### Brief
List every line below containing "about".

### Records
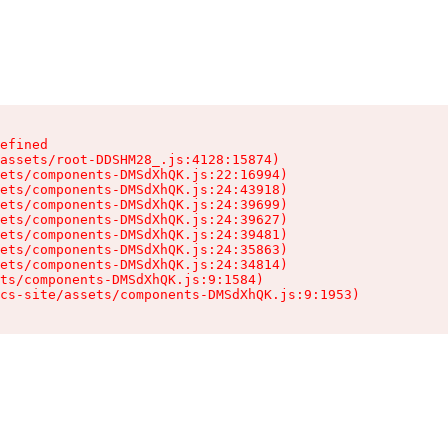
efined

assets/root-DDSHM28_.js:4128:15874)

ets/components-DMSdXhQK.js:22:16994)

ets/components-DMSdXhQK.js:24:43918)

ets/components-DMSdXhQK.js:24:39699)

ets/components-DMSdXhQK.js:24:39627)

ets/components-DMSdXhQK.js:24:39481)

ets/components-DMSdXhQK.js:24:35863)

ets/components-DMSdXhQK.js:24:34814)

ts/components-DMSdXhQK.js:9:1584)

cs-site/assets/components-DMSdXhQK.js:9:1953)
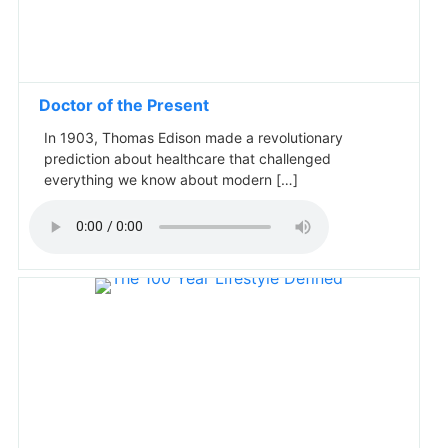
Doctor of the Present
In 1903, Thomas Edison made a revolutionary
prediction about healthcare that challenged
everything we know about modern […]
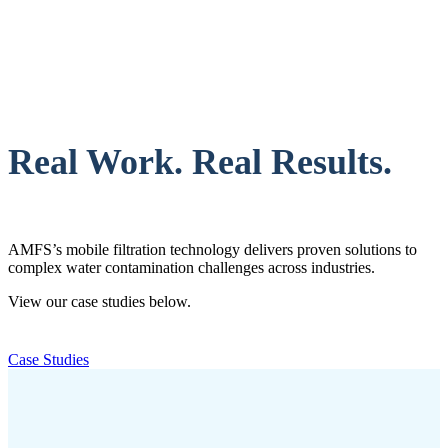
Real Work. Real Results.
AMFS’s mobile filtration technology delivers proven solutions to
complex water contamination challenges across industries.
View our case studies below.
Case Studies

...

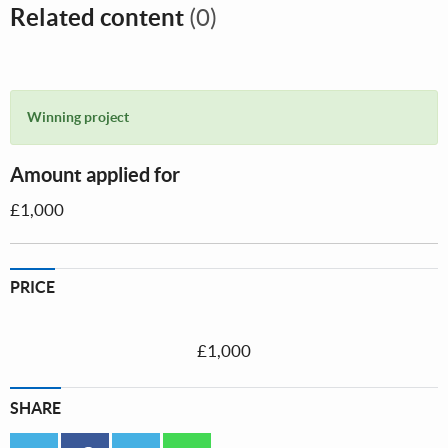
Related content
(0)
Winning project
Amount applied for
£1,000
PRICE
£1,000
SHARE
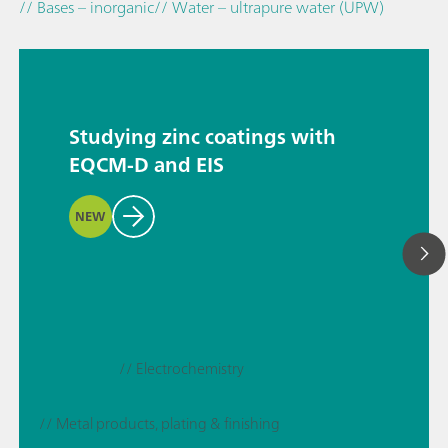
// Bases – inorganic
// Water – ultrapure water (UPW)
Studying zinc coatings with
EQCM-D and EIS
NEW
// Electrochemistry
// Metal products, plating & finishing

...

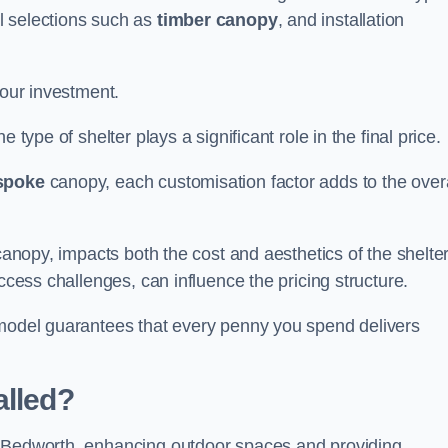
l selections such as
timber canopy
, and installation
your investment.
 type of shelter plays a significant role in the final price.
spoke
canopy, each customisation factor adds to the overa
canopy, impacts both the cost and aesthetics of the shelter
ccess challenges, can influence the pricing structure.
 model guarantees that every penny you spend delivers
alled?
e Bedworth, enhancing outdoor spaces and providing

### Response to the task
prediction about healthcare that challenged
everything we know about modern […]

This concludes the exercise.